A la fin du Moyen Age, une gamme de couleur réduite, mais suffisamment variée a été établie. Le métier est organisé en guilde, il est réglementé et les teinturiers sont protégés. Du point de vue de la qualité des couleurs par contre, des progrès restent à faire.


 

Tout au long de la Renaissance, les choses évoluent peu, et surtout très doucement. A partir du 17ième siècle, tout va s'accélérer de plus en plus vite, particulièrement au 19ième siècle en faveur de la révolution industrielle.

  • Au 17ième siècle, Jean-Baptiste Colbert, 1er ministre de Louis XIV, décide de modifier l'organisation de la guilde des teinturiers. Il veut que les artisans puissent se spécialiser dans une teinture de qualité. Il  émet donc une ordonnance règlementant les teintures bas de gammes (ou "petit et faux teint"), et les teintures haut de gamme (ou "grand teint").

Rapidement des progrès sont constatés et les textiles grand teint se caractérisent par leur résistance             au lavage à la lumière et au chlore). Ils assurent la renommée des étoffes françaises colorées, même à          l’étranger.

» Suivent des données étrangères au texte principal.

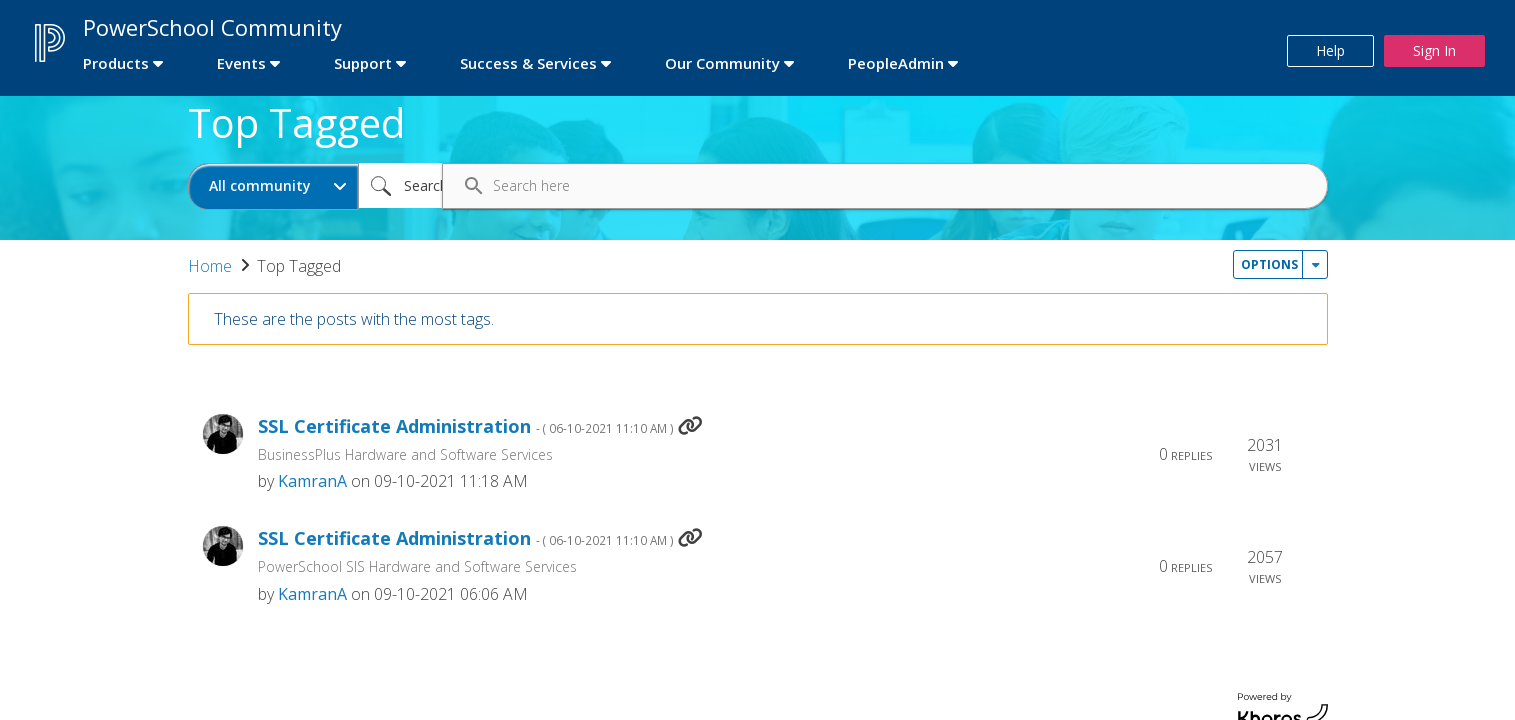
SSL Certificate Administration (466, 426)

  • Au milieu du 18ième siècle, le monde de la science s'intéresse de près à la chimie, domaine dans lequel les progrès sont très rapides. Les études menées sur la teinture permet une meilleure compréhension des procédés utilisés. Ces derniers sont améliorés, , des colorants d'origine minérales font leur apparition comme le brun de manganèse, le bleu de Prusse ou l'orange d'antimoine. On utilise désormais les colorants avec des "mordants", c'est à dire des composés chimiques facilitant l'accroche du colorants sur la fibre. Pour être honnête, certains mordants sont déjà utilisés depuis la préhistoire, comme l'urine. Le 18ième siècle voit le développement de l'utilisation des sels métallique comme mordants, bien plus efficaces. 

           Pour résumer, le 18ième siècle voit un développement importants des couleurs, mais également une            évolution des techniques de teintures permettant des teintures plus solides. 

 

  •  Le 19ième siècle arrive. Comme chacun le sait, le 19ième siècle n'est pas marqué que par les guerres napoléoniennes (même si on en parle beaucoup). Le 19ième siècle, c'est aussi une ère de progrès et d'immenses avancées scientifiques. L'évolution de la chimie organique permet l'apparition de la teinture synthétique qui se développe à la vitesse de l'éclair et provoque le déclin de la teinture naturelle utilisée depuis des siècles. Cette teinture a de nombreux avantages :

         - Elle peut être produite en grande quantité (en très grande quantité même !).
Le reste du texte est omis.